Metas are well suited to contests, since it’s hard to cheat on a meta. An obscure crossword clue like [Nickname for President Van Buren, from his birthplace] can be answered in a second using Google (“OLD KINDERHOOK”), but you can’t do the same for a meta. While googling is considered cheating (to some) in solving a crossword, googling is encouraged in solving metas.

As described in the Contest Rules, the meta answer for each puzzle will be a reasonably well-known song, band, album, or something else music-related. Metas will usually reflect my musical taste, which is pretty varied. The answer will usually be reasonably well-known to me, and hopefully to you too.

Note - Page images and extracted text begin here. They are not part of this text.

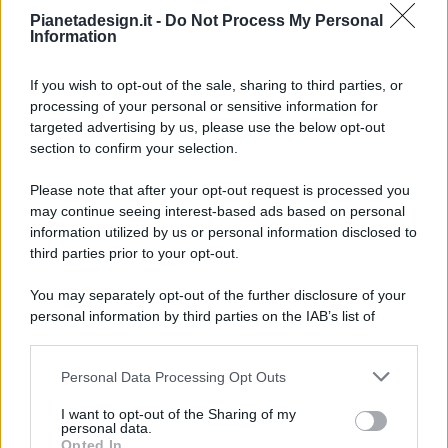
Pianetadesign.it -
Do Not Process My Personal
Information
If you wish to opt-out of the sale, sharing to third parties, or
processing of your personal or sensitive information for
targeted advertising by us, please use the below opt-out
© 2026 - Pianeta Design - P.IVA 04827280654 - Testata
section to confirm your selection.
Registrata Al Tribunale Di Nocera Inferiore N. 8/2020 - RG N.
1336/2020
Please note that after your opt-out request is processed you
ISCRIZIONE AL ROC N. 35792 – ISCRITTA ALL’ANSO
may continue seeing interest-based ads based on personal
(ASSOCIAZIONE NAZIONALE STAMPA ONLINE)
information utilized by us or personal information disclosed to
third parties prior to your opt-out.
PRIVACY E NOTIFICHE
You may separately opt-out of the further disclosure of your
personal information by third parties on the IAB’s list of
PREFERENZE PRIVACY
downstream participants.
MAPPA DEL SITO
Personal Data Processing Opt Outs
This information may also be disclosed by us to third parties
on the IAB’s List of Downstream Participants that may further
I want to opt-out of the Sharing of my
disclose it to other third parties.
personal data.
Opted In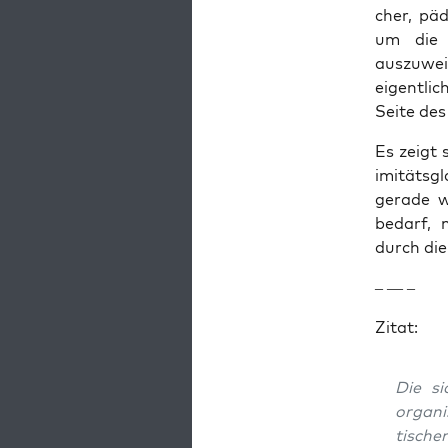
ch­er, pä
um die Ü
auszuweit
eigentlic
Seite des
Es zeigt 
im­itäts
ger­ade w
bedarf, 
durch die 
– — –
Zitat:
Die si
organ­
tis­che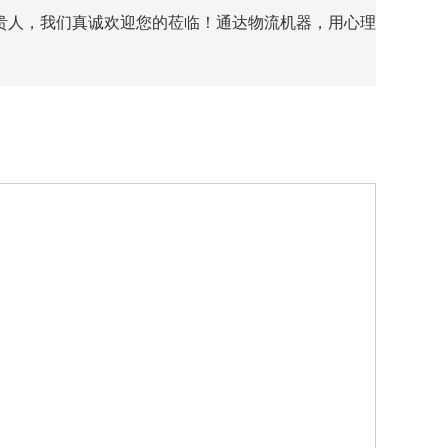
的贵人，我们真诚欢迎您的莅临！通达物流机器，用心理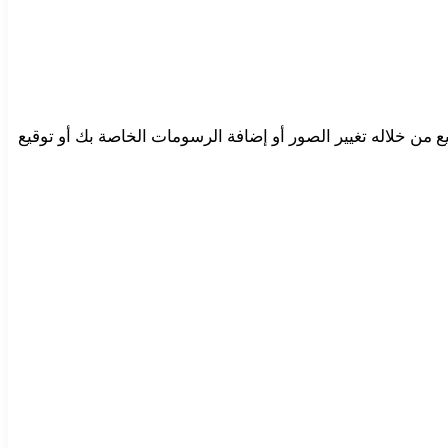
 إضافة نص أو تستطيع من خلاله تغيير الصور أو إضافة الرسومات الخاصة بك أو توقيع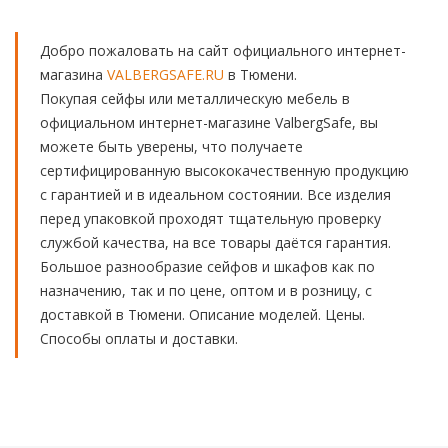
Добро пожаловать на сайт официального интернет-
магазина
VALBERGSAFE.RU
в Тюмени.
Покупая сейфы или металлическую мебель в
официальном интернет-магазине ValbergSafe, вы
можете быть уверены, что получаете
сертифицированную высококачественную продукцию
с гарантией и в идеальном состоянии. Все изделия
перед упаковкой проходят тщательную проверку
службой качества, на все товары даётся гарантия.
Большое разнообразие сейфов и шкафов как по
назначению, так и по цене, оптом и в розницу, с
доставкой в Тюмени. Описание моделей. Цены.
Способы оплаты и доставки.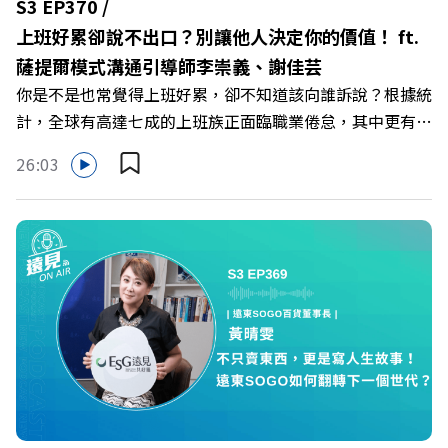
S3 EP370 /
《遠見》更多的社群： LINE：https://reurl.cc/A4ELQp
上班好累卻說不出口？別讓他人決定你的價值！ ft.
IG：https://bit.ly/3AjBWNV YT：https://bit.ly/38jNi9k
薩提爾模式溝通引導師李崇義、謝佳芸
Powered by Firstory Hosting
你是不是也常覺得上班好累，卻不知道該向誰訴說？根據統
計，全球有高達七成的上班族正面臨職業倦怠，其中更有三
成默默承受著「沉默的倦怠」。當主管的期待、同儕的競爭
26:03
與承上啟下的壓力成為日常，身在職場的我們該如何停止無
止境的自我懷疑，在人際風暴中找回安頓內心的力量？ 本
集《遠見ON AIR》邀請新書《透視職場冰山》作者、薩提
爾模式溝通引導師李崇義與謝佳芸，教你如何看穿職場底層
的應對姿態，以及在緊湊的職場節奏中，修煉安頓心法！
🔺你的自我價值，難道只能由考績和主管來決定？ 🔺你或
你的同事，正在用哪種「不一致」的姿態應對壓力？ 🔺如
何在中高壓的「三明治主管」困境中全身而退？ 主持人／
遠見雜誌總編輯 林讓均 與談人／薩提爾模式溝通引導師、
作者 李崇義、謝佳芸 +++++ 🫧清除腦袋的盲點，也順手理
清生活的雜亂。 點開看質感養成術>>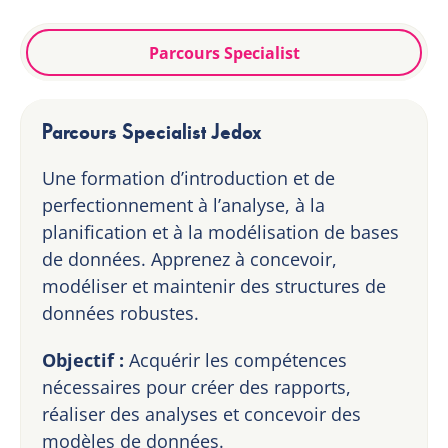
Parcours Specialist
Parcours Specialist Jedox
Une formation d’introduction et de
perfectionnement à l’analyse, à la
planification et à la modélisation de bases
de données. Apprenez à concevoir,
modéliser et maintenir des structures de
données robustes.
Objectif :
Acquérir les compétences
nécessaires pour créer des rapports,
réaliser des analyses et concevoir des
modèles de données.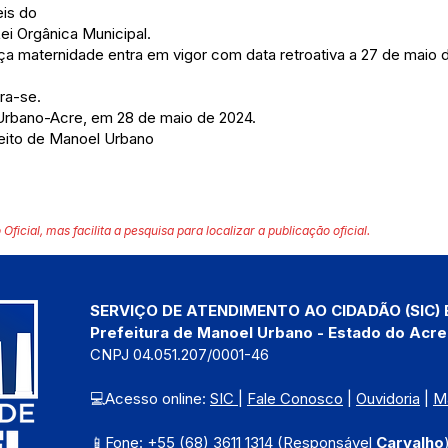
eis do
ei Orgânica Municipal.
nça maternidade entra em vigor com data retroativa a 27 de maio
ra-se.
Urbano-Acre, em 28 de maio de 2024.
eito de Manoel Urbano
 Oficial, mas facilita a pesquisa para localizar a publicação oficial.
SERVIÇO DE ATENDIMENTO AO CIDADÃO (SIC) 
Prefeitura de Manoel Urbano - Estado do Acre
CNPJ 04.051.207/0001-46
💻Acesso online: 
SIC 
| 
Fale Conosco
 | 
Ouvidoria
 | 
M
📱Fone: +55 (68) 3611 1314 (Responsável 
Carvalho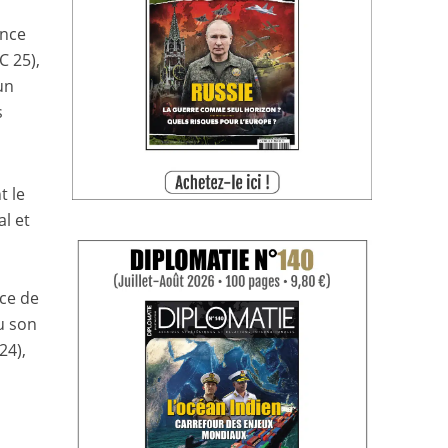
ance
C 25),
un
s
t le
l et
a
ace de
u son
24),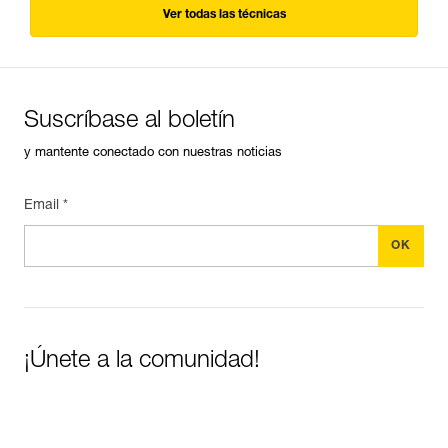
Ver todas las técnicas
Suscríbase al boletín
y mantente conectado con nuestras noticias
Email *
¡Únete a la comunidad!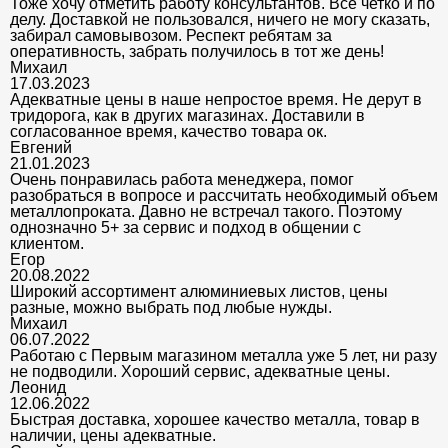
Тоже хочу отметить работу консультантов. Все четко и по
делу. Доставкой не пользовался, ничего не могу сказать,
забирал самовывозом. Респект ребятам за
оперативность, забрать получилось в тот же день!
Михаил
17.03.2023
Адекватные цены в наше непростое время. Не дерут в
тридорога, как в других магазинах. Доставили в
согласованное время, качество товара ок.
Евгений
21.01.2023
Очень понравилась работа менеджера, помог
разобраться в вопросе и рассчитать необходимый объем
металлопроката. Давно не встречал такого. Поэтому
однозначно 5+ за сервис и подход в общении с
клиентом.
Егор
20.08.2022
Широкий ассортимент алюминиевых листов, цены
разные, можно выбрать под любые нужды.
Михаил
06.07.2022
Работаю с Первым магазином металла уже 5 лет, ни разу
не подводили. Хороший сервис, адекватные цены.
Леонид
12.06.2022
Быстрая доставка, хорошее качество металла, товар в
наличии, цены адекватные.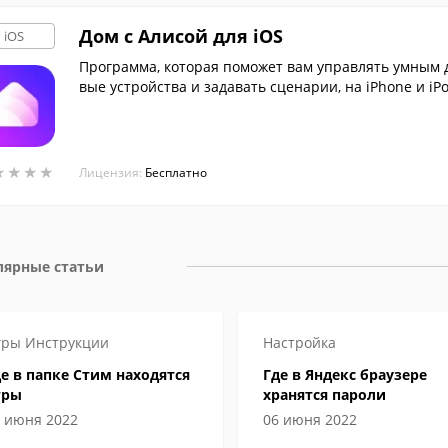
Дом с Алисой для iOS
iOS
Программа, которая поможет вам управлять умным д
вые устройства и задавать сценарии, на iPhone и iP
★
★
★
★
★
★
★
★
Лицензия:
Бесплатно
лярные статьи
гры
Инструкции
Настройка
е в папке Стим находятся
Где в Яндекс браузере
гры
хранятся пароли
 июня 2022
06 июня 2022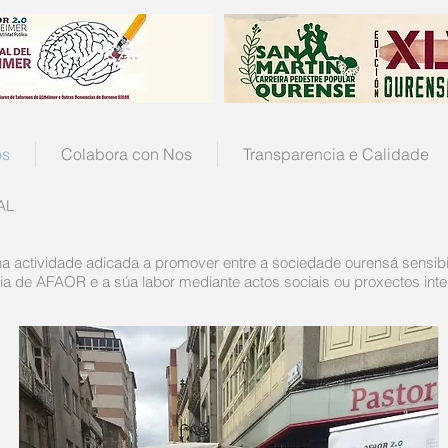
os
Colabora con Nos
Transparencia e Calidade
AL
a actividade adicada a promover entre a sociedade ourensá sensibil
a de AFAOR e a súa labor mediante actos sociais ou proxectos interi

If it’s not, it will definitely be accessible via a web search.

For a primer on metas, you can check out the Matt Gaffney/WSJ guide here.


A mega-meta is like a meta in that it challenges a solver to find a hidden theme in the clues, answers, titles, or metas from a group of puzzles. It’s like a meta, except you’re not just searching for a pattern in one puzzle, you’re searching for it across all of the year’s puzzles. The final puzzle of the year, released on second-to-last Tuesday of the year, will provide a hint to the mega-meta.

Solvers are given a chance to guess at the mega-meta before getting the information in the final puzzle, and awarded extra bonus points for doing so. Because the reward is so large for getting the mega-meta early, there may be some tricks designed to throw solvers off the track. Consider yourself warned.

Red Herring:

A red herring is something hidden in the puzzles just like a mega-meta, but leading to a dead end. Starting in 2020, solvers also got credit for identifying the red herring.

To see examples of past mega-metas and red herrings, click here (SPOILER ALERT) for last year’s contest write-up and here for 2022’s.

I personally love solving metas even more than standard crosswords and have found constructing them equally fun. I hope you enjoy solving these.